23 mars 2017
Verdi en version originale française

 

Si Verdi est d’abord identifié comme un compositeur italien, et l’un des plus grands, il a aussi écrit pour l’Opéra de Paris, étape presque incontournable pour la gloire d’un musicien à l’ère romantique, et que Rossini avant lui n’avait pas ignoré, ainsi que l’illustre son ultime Guillaume Tell. A la commande de la capitale française, le maître de Busseto a repris, quatre ans après sa création milanaise en 1843, un succès de jeunesse, I Lombardi, avec une intrigue dans le goût de l’époque pour les sujets historiques – une histoire de rivalité amoureuse et familiale sur fond de croisades.
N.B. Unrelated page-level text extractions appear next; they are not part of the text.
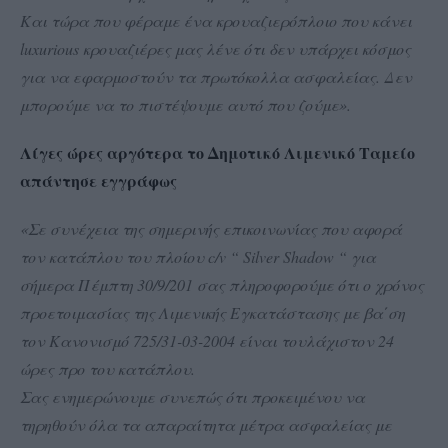
Και τώρα που φέραμε ένα κρουαζιερόπλοιο που κάνει
luxurious κρουαζιέρες μας λένε ότι δεν υπάρχει κόσμος
για να εφαρμοστούν τα πρωτόκολλα ασφαλείας. Δεν
μπορούμε να το πιστέψουμε αυτό που ζούμε».
Λίγες ώρες αργότερα το Δημοτικό Λιμενικό Ταμείο
απάντησε εγγράφως
«Σε συνέχεια της σημερινής επικοινωνίας που αφορά
τον κατάπλου του πλοίου c/v “ Silver Shadow “ για
σήμερα Πέμπτη 30/9/201 σας πληροφορούμε ότι ο χρόνος
προετοιμασίας της Λιμενικής Εγκατάστασης με βα΄ση
τον Κανονισμό 725/31-03-2004 είναι τουλάχιστον 24
ώρες προ του κατάπλου.
Σας ενημερώνουμε συνεπώς ότι προκειμένου να
τηρηθούν όλα τα απαραίτητα μέτρα ασφαλείας με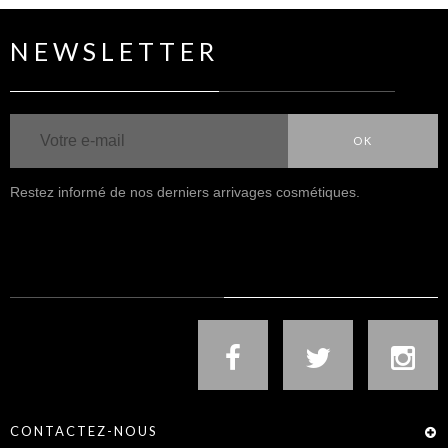
NEWSLETTER
OK
Restez informé de nos derniers arrivages cosmétiques.
NOUS SUIVRE
CONTACTEZ-NOUS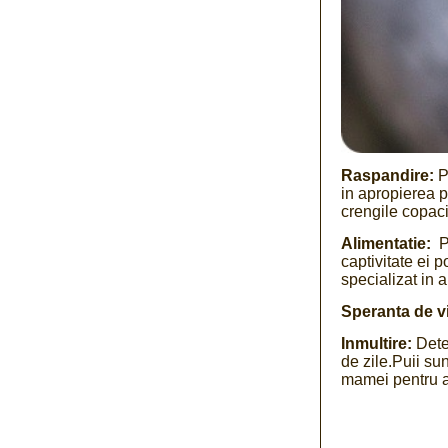
Raspandire:
Po
in apropierea p
crengile copaci
Alimentatie:
Pa
captivitate ei 
specializat in 
Speranta de vi
Inmultire:
Deter
de zile.Puii sun
mamei pentru a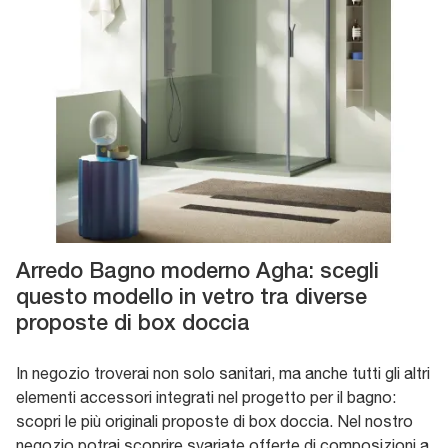
Arredo Bagno moderno Agha: scegli
questo modello in vetro tra diverse
proposte di box doccia
In negozio troverai non solo sanitari, ma anche tutti gli altri
elementi accessori integrati nel progetto per il bagno:
scopri le più originali proposte di box doccia. Nel nostro
negozio potrai scoprire svariate offerte di composizioni a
Procédant à un travail de réécriture pour l’adapter aux exigences de « La Grande Boutique », il a, entre autres, ajouté le ballet obligé – que le présent spectacle, à rebours de regrettables habitudes, ne sacrifie pas – tandis que le livret de Solera subit quelques changements, déplaçant l’action de Milan à Toulouse. Longtemps boudé par les théâtres lyriques, Jérusalem a été redécouvert dans les années soixante et l’on ne peut que saluer l’initiative de Stefano Mazzonis du Pralafera et de l’Opéra de Liège de remettre à l’honneur un ouvrage encore trop mésestimé – grâce par ailleurs au travail du musicologue Paolo Isotta, lequel a fait paraître un livre sur la pièce auquel la première offre une promotion opportune.

Au service de la musique

Coproduite avec Turin, la mise en scène réglée par le directeur de l’institution liégeoise s’attache à illustrer le drame avec une poésie efficace, fidèle au livret, jusque dans les costumes imaginés par Fernand Ruiz. Le décor dessiné par Jean-Guy Lecat restitue les briques de la Ville Rose avec des colonnes qui s’inclinent dans le désastre guerrier, quand les lumières de Franco Marri distillent des atmosphères expressives. Loin des propositions iconoclastes en concurrence avec l’oreille, on livre ici un accompagnement visuel à une partition servie par une distribution à la diction française presque toujours sans faiblesse. En Gaston, Marc Laho témoigne d’une générosité émouvante qui illumine son incarnation aux côtés d’Elaine Alvarez, Hélène au timbre charnu et douée d’une belle richesse expressive, mettant l’accent sur les ressources de couleurs de sa voix. Quoique allophone, Roberto Scanduzzi ne démérite aucunement en Roger, le frère jaloux animé du désir de vengeance, et sait jouer des effets de théâtre.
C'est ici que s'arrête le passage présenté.